Das US-Außenministerium hat in einem offiziellen Dokument eingeräumt, dass die Vereinigten Staaten auf Ersuchen Israels in den Krieg gegen den Iran eingetreten sind. In einer am Dienstag veröffentlichten Erklärung des Rechtsberaters Reed D. Rubinstein heißt es, die USA seien "auf Wunsch und im Rahmen der kollektiven Selbstverteidigung ihres israelischen Verbündeten sowie im Rahmen des eigenen Rechts auf Selbstverteidigung" in den Konflikt involviert.

Die Erklärung stützt sich auf mehrere Schreiben an den UN-Sicherheitsrat, die diese Verbindung belegen sollen. Diese offene Anerkennung steht jedoch im direkten Widerspruch zu früheren Aussagen von Präsident Donald Trump und dem Weißen Haus.

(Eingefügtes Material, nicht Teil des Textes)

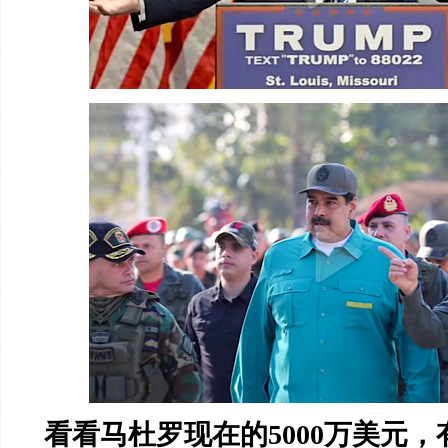
看看马杜罗现在的5000万美元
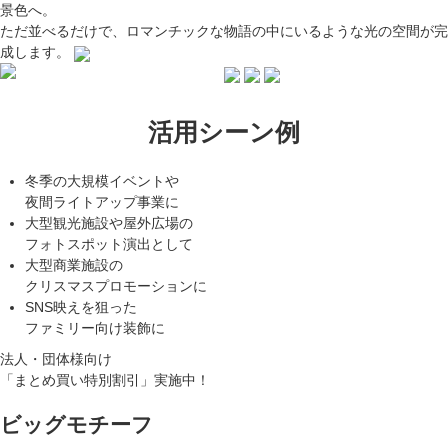
景色へ。
ただ並べるだけで、ロマンチックな物語の中にいるような光の空間が完
成します。
活用シーン例
冬季の大規模イベントや
夜間ライトアップ事業に
大型観光施設や屋外広場の
フォトスポット演出として
大型商業施設の
クリスマスプロモーションに
SNS映えを狙った
ファミリー向け装飾に
法人・団体様向け
「まとめ買い特別割引」実施中！
ビッグモチーフ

Trump hatte wiederholt betont, Israel habe keinen Einfluss auf seine Entscheidung gehabt, einen weiteren unpopulären Krieg im Nahen Osten zu beginnen. Erst diese Woche schrieb er auf Truth Social, dass "Israel mich nie in den Krieg mit dem Iran hineingezogen hat", sondern dass die Ereignisse vom 7. Oktober sowie seine langjährige Überzeugung, dass "der Iran niemals eine Atomwaffe besitzen darf", seine Haltung geprägt hätten.

Laut einem Bericht der New York Times vom diesem Monat wurde die US-Beteiligung an dem Krieg nach einem Treffen am 11. Februar zwischen Trump, dem israelischen Premierminister Benjamin Netanyahu und weiteren US- und israelischen Offiziellen im Situation Room des Weißen Hauses beschlossen.

Berichten zufolge übte Netanyahu direkten Druck aus und trieb die USA damit in den Konflikt. US-Militärs hatten Trump zuvor gewarnt, dass Teile von Netanyahus Plan für einen Angriff auf den Iran "lächerlich" seien. Dennoch ließ sich Trump von der Idee überzeugen, das theokratische Regime in Teheran zu stürzen.

Es scheint, dass Netanyahu weiterhin großen Einfluss auf die US-Politik hat. Erst letzten Monat erklärte Trump gegenüber der Times of Israel, dass die Entscheidung über das Ende des Krieges eine "gemeinsame" mit dem israelischen Premierminister sein werde. Doch Israel hat Friedensverhandlungen bisher erschwert, indem es wiederholt fragile Waffenstillstände brach und Nachbarländer angriff.

Unklar bleibt, welchen Nutzen der Krieg gebracht hat. Gemeinsam mit Israel haben die USA Tausende iranische Zivilisten getötet und die zivile Infrastruktur des Landes zerstört. Bisher wurde das Regime nicht gestürzt – im Gegenteil: Es hat sich radikalisiert. Zudem starben 13 US-Soldaten, die Lebenshaltungskosten weltweit stiegen, und internationale Beziehungen, insbesondere zwischen den USA und westlichen Verbündeten, verschlechterten sich. Die Kosten für den Steuerzahler belaufen sich auf über eine Milliarde Dollar pro Tag – insgesamt bereits über 60 Milliarden. Gleichzeitig wächst in den USA die politische Ablehnung der MAGA-Ideologie, da die Bevölkerung zunehmend desillusioniert über den zunehmend instabilen und unberechenbaren Präsidenten ist.